> Aim of the task: Keeping pictures out, repeat the lines of the listing below exactly, starting at its first line and finishing with the one that holds "opdoemen. Het gaat".

----- Dataset extract -----

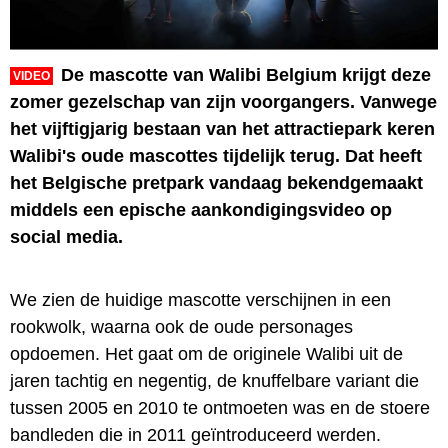
De mascotte van Walibi Belgium krijgt deze
VIDEO
zomer gezelschap van zijn voorgangers. Vanwege
het vijftigjarig bestaan van het attractiepark keren
Walibi's oude mascottes tijdelijk terug. Dat heeft
het Belgische pretpark vandaag bekendgemaakt
middels een epische aankondigingsvideo op
social media.
We zien de huidige mascotte verschijnen in een
rookwolk, waarna ook de oude personages
opdoemen. Het gaat om de originele Walibi uit de
jaren tachtig en negentig, de knuffelbare variant die
tussen 2005 en 2010 te ontmoeten was en de stoere
bandleden die in 2011 geïntroduceerd werden.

-----

> Solution:
De mascotte van Walibi Belgium krijgt deze
VIDEO
zomer gezelschap van zijn voorgangers. Vanwege
het vijftigjarig bestaan van het attractiepark keren
Walibi's oude mascottes tijdelijk terug. Dat heeft
het Belgische pretpark vandaag bekendgemaakt
middels een epische aankondigingsvideo op
social media.
We zien de huidige mascotte verschijnen in een
rookwolk, waarna ook de oude personages
opdoemen. Het gaat om de originele Walibi uit de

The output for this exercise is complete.